EDIT: I implemented this algorithm in Java. However, there is one problem:
if I don't return assignment, but save it in result instead, the recursion stop condition fails (i.e. it doesn't exist anymore). How can I implement another stop-condition? Maybe I should return true in the end?
Here is my code :
/**
* The actual backtracking. Unfortunately, I don't have time to implement LCV or MCV,
* therefore it will be just ordinary variable-by-variable search.
* #param line
* #param onePossibleSituation
* #param result
*/
public static boolean recursiveBacktrack(Line line, ArrayList<Integer> onePossibleSituation, ArrayList<ArrayList<Integer>> result){
if (onePossibleSituation.size() == line.getNumOfVars()){
// instead of return(assignment)
ArrayList<Integer> situationCopy = new ArrayList<Integer>();
situationCopy.addAll(onePossibleSituation);
result.add(situationCopy);
onePossibleSituation.clear();
}
Block variableToAssign = null;
// iterate through all variables and choose one unassigned
for(int i = 0; i < line.getNumOfVars(); i++){
if(!line.getCspMiniTaskVariables().get(i).isAssigned()){
variableToAssign = line.getCspMiniTaskVariables().get(i);
break;
}
}
// for each domain value for given block
for (int i = line.getCspMiniTaskDomains().get(variableToAssign.getID())[0];
i <= line.getCspMiniTaskDomains().get(variableToAssign.getID())[0]; i++){
if(!areThereConflicts(line, onePossibleSituation)){
//complete the assignment
variableToAssign.setStartPositionTemporary(i);
variableToAssign.setAssigned(true);
onePossibleSituation.add(i);
//do backtracking
boolean isPossibleToPlaceIt = recursiveBacktrack(line,onePossibleSituation,result);
if(!isPossibleToPlaceIt){
return(false);
}
}
// unassign
variableToAssign.setStartPositionTemporary(-1);
variableToAssign.setAssigned(false);
onePossibleSituation.remove(i);
}
// end of backtracking
return(false);
}
This code checks if solution found and if it is, returns the solution.
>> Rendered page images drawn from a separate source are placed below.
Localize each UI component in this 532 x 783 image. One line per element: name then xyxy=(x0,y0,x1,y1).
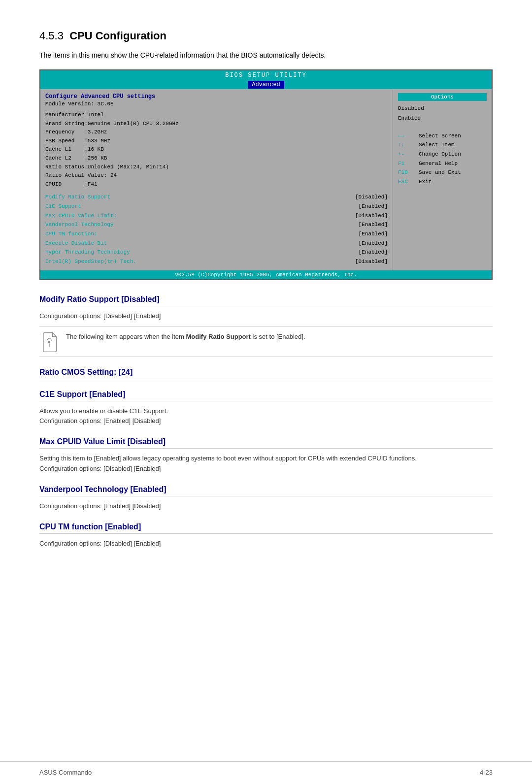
bios-tab-bar: Advanced xyxy=(40,80,492,89)
bios-option-row[interactable]: Modify Ratio Support [Disabled] xyxy=(45,193,388,202)
bios-options-list: Modify Ratio Support [Disabled] C1E Supp… xyxy=(45,193,388,266)
section-body-modify-ratio: Configuration options: [Disabled] [Enabl… xyxy=(39,311,493,322)
intro-text: The items in this menu show the CPU-rela… xyxy=(39,50,493,61)
bios-option-row[interactable]: C1E Support [Enabled] xyxy=(45,202,388,211)
section-divider xyxy=(39,379,493,379)
note-box-modify-ratio: The following item appears when the item… xyxy=(39,326,493,357)
section-modify-ratio: Modify Ratio Support [Disabled] Configur… xyxy=(39,295,493,357)
bios-option-row[interactable]: Max CPUID Value Limit: [Disabled] xyxy=(45,211,388,221)
bios-subheader: Module Version: 3C.0E xyxy=(45,101,388,107)
note-icon xyxy=(39,332,59,352)
bios-sidebar-title: Options xyxy=(398,93,487,101)
section-title: 4.5.3 CPU Configuration xyxy=(39,30,493,42)
footer-left: ASUS Commando xyxy=(39,769,92,776)
bios-nav: ←→ Select Screen ↑↓ Select Item +- Chang… xyxy=(398,131,487,187)
bios-option-row[interactable]: Hyper Threading Technology [Enabled] xyxy=(45,248,388,257)
section-heading-cpu-tm: CPU TM function [Enabled] xyxy=(39,522,493,531)
bios-info: Manufacturer:Intel Brand String:Genuine … xyxy=(45,111,388,189)
section-heading-ratio-cmos: Ratio CMOS Setting: [24] xyxy=(39,368,493,377)
section-c1e: C1E Support [Enabled] Allows you to enab… xyxy=(39,390,493,427)
section-max-cpuid: Max CPUID Value Limit [Disabled] Setting… xyxy=(39,437,493,474)
section-cpu-tm: CPU TM function [Enabled] Configuration … xyxy=(39,522,493,549)
bios-footer: v02.58 (C)Copyright 1985-2006, American … xyxy=(40,270,492,279)
bios-option-row[interactable]: Execute Disable Bit [Enabled] xyxy=(45,239,388,248)
bios-title-bar: BIOS SETUP UTILITY xyxy=(40,70,492,80)
section-divider xyxy=(39,306,493,306)
bios-main: Configure Advanced CPU settings Module V… xyxy=(40,89,393,270)
section-divider xyxy=(39,496,493,496)
bios-sidebar-options: Disabled Enabled xyxy=(398,104,487,124)
section-divider xyxy=(39,448,493,449)
section-body-c1e: Allows you to enable or disable C1E Supp… xyxy=(39,406,493,427)
section-heading-vanderpool: Vanderpool Technology [Enabled] xyxy=(39,485,493,494)
bios-screen: BIOS SETUP UTILITY Advanced Configure Ad… xyxy=(39,69,493,280)
footer-right: 4-23 xyxy=(480,769,493,776)
section-body-vanderpool: Configuration options: [Enabled] [Disabl… xyxy=(39,501,493,512)
note-text-modify-ratio: The following item appears when the item… xyxy=(66,332,305,342)
bios-option-row[interactable]: CPU TM function: [Enabled] xyxy=(45,229,388,239)
bios-header: Configure Advanced CPU settings xyxy=(45,93,388,100)
section-divider xyxy=(39,401,493,401)
bios-content: Configure Advanced CPU settings Module V… xyxy=(40,89,492,270)
bios-option-row[interactable]: Intel(R) SpeedStep(tm) Tech. [Disabled] xyxy=(45,257,388,266)
section-body-cpu-tm: Configuration options: [Disabled] [Enabl… xyxy=(39,539,493,549)
section-vanderpool: Vanderpool Technology [Enabled] Configur… xyxy=(39,485,493,512)
bios-option-row[interactable]: Vanderpool Technology [Enabled] xyxy=(45,220,388,229)
bios-tab-advanced[interactable]: Advanced xyxy=(248,81,284,89)
section-heading-c1e: C1E Support [Enabled] xyxy=(39,390,493,399)
svg-point-0 xyxy=(48,341,51,343)
footer-bar: ASUS Commando 4-23 xyxy=(0,761,532,783)
section-heading-modify-ratio: Modify Ratio Support [Disabled] xyxy=(39,295,493,304)
section-body-max-cpuid: Setting this item to [Enabled] allows le… xyxy=(39,454,493,474)
section-heading-max-cpuid: Max CPUID Value Limit [Disabled] xyxy=(39,437,493,446)
section-ratio-cmos: Ratio CMOS Setting: [24] xyxy=(39,368,493,379)
section-divider xyxy=(39,533,493,534)
bios-sidebar: Options Disabled Enabled ←→ Select Scree… xyxy=(393,89,492,270)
Otherwise, continue backtracking. That means, it returns the first solution found.
if result ̸= failure then
return result
remove {var = value} from assignment
You can modify it like that:
if result ̸= failure then
PRINT result // do not return, just save the result
remove {var = value} from assignment
Or, better, modify this part:
if assignment is complete then
print assignment
return assignment // print it and return
About edited question:
First, return true in the first if, so recursion will know that it found a solution. The second step, there is a mistake, probably:
if(!isPossibleToPlaceIt){
return(false);
}
Should be
if(isPossibleToPlaceIt){
return(true);
}
Because if your backtracking has found something, it returns true, which means you don't have to check anything else any longer.
EDIT#2: If you want to continue backtracking to find ALL solutions, just remove the whole previous if section with return:
//if(isPossibleToPlaceIt){
// return(true);
//}
So we will continue the search in any way.